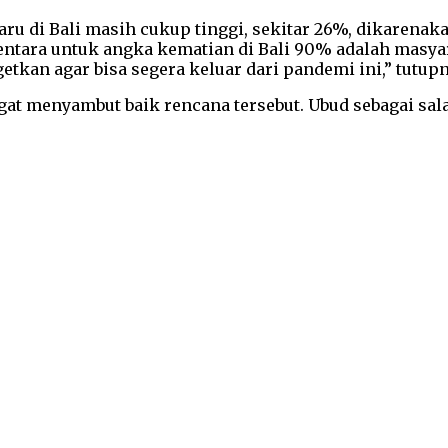
 di Bali masih cukup tinggi, sekitar 26%, dikarenakan
entara untuk angka kematian di Bali 90% adalah masy
etkan agar bisa segera keluar dari pandemi ini,” tutupn
at menyambut baik rencana tersebut. Ubud sebagai sala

##########

◆ Task instructions ◆
Write out every line above exactly as it is, leaving out the pictures.

◆ Response area ◆
 di Bali masih cukup tinggi, sekitar 26%, dikarenakan
entara untuk angka kematian di Bali 90% adalah masy
etkan agar bisa segera keluar dari pandemi ini,” tutupn
at menyambut baik rencana tersebut. Ubud sebagai sala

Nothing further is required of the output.